In der laufenden Tarifrunde fordert die IG BAU deshalb ein monatliches Einkommensplus von 100 Euro für alle Azubis. Außerdem soll die lange, meist unbezahlte Fahrerei zur Baustelle entschädigt werden, um die Arbeit attraktiv zu halten – auch gegenüber anderen Branchen, in denen weit weniger gependelt wird.

Hohe Abbrecherquote bei Berufseinsteigern

„Wer sich bei der Berufswahl für den Bau entscheidet, der muss auch Familie, Freizeit und Arbeit unter einen Hut bringen können. Aber das klappt für die meisten Berufseinsteiger nur sehr selten“, so Harnack. Diese Unzufriedenheit spiegele sich auch in einer hohen Abbrecherquote wider, denn jeder Azubi bringt die Ausbildung nicht zu Ende.

Auf die aktuelle Situation reagiert die Handwerkskammer Reutlingen mit ab 1. September mit dem ersten Online-Speed-Dating. Zwei Monate lang können Jugendliche auf Ausbildungsplatzsuche über eine Plattform mit Betrieben in Kontakt treten und sich auf ein erstes Date zum Kennenlernen oder ein Vorstellungsgespräch verabreden.

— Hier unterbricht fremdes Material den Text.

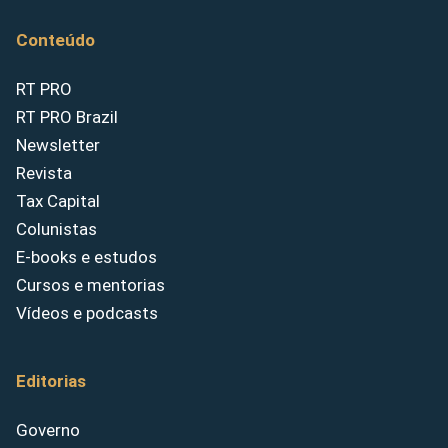
Conteúdo
RT PRO
RT PRO Brazil
Newsletter
Revista
Tax Capital
Colunistas
E-books e estudos
Cursos e mentorias
Vídeos e podcasts
Editorias
Governo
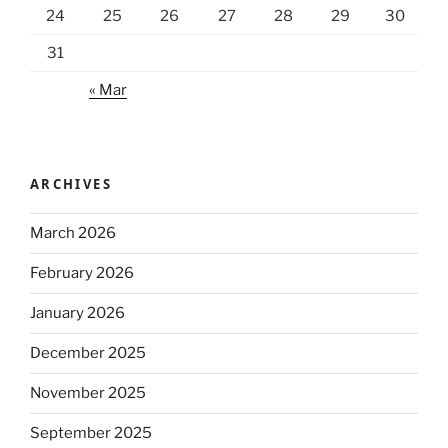
24
25
26
27
28
29
30
31
« Mar
ARCHIVES
March 2026
February 2026
January 2026
December 2025
November 2025
September 2025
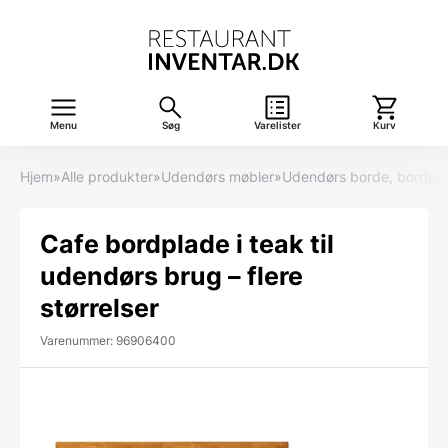
Menu
Søg
Varelister
Kurv
Hjem
»
Alle produkter
»
Udendørs møbler
»
Udendørs borde, bordpla
Cafe bordplade i teak til
udendørs brug – flere
størrelser
Varenummer: 96906400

Bei einem Speed-Dating kommen Bewerber mit mehreren Ausbildungsbetrieben ins Gespräch und finden in kurzer Zeit heraus, ob es passen könnte. Dieses bewährte Konzept wird nun unter dem Slogan „Dein Weg ins Handwerk“ erstmals in digitaler Form angeboten.

Dafür gebe es mehrere Gründe, sagt Christiane Nowottny , Geschäftsbereichsleiterin Berufsausbildung der Handwerkskammer Reutlingen. Einer davon sei das Coronavirus. „Ein normaler Veranstaltungsbetrieb ist seit Monaten unmöglich. Bildungsmessen und Infotage an Schulen fanden in diesem Jahr praktisch nicht statt“, so Nowottny.

Firmen suchen online nach Azubis

Zugleich sei die Online-Variante ein zeitgemäßes Format, um Schüler und Schulabgänger anzusprechen. Der Aufwand für Jugendliche und Betriebe sinke beträchtlich. „Die Kontaktaufnahme erfolgt direkt und zeitsparend über den Rechner oder das Smartphone. Die Ausgaben für den Messestand entfallen“, so Nowottny.

Jugendliche finden auf der Plattform freie Lehrstellen für den Start in 2020 und 2021 mit detaillierten Informationen zu den Voraussetzungen und Anforderungen sowie die Kontaktdaten des Betriebs. Das laufend aktualisierte Angebot kann auf Ausbildungsberufe, Betriebe und Orte eingeschränkt werden.

Wer an einem Gespräch interessiert ist, legt über den integrierten Kalender direkt seinen Wunschtermin fest. Eine Besonderheit der Plattform: Interessenten entscheiden, ob der Erstkontakt telefonisch oder per Video stattfinden soll.

Zwei Wochen vor Beginn des Ausbildungsjahres sind noch 724 Ausbildungsplätze in der Lehrstellenbörse der Kammer zu finden, so viele wie nie zuvor. Für das Ausbildungsjahr 2021 sind bereits über 750 Angebote gemeldet. „Das Handwerk will ausbilden und hält die Zahl der Ausbildungsplätze stabil. Daran hat Corona nichts geändert“, ergänzt Nowottny, die davon überzeugt ist, dass das neue Format von Jugendlichen und Betrieben gleichermaßen gut angenommen wird.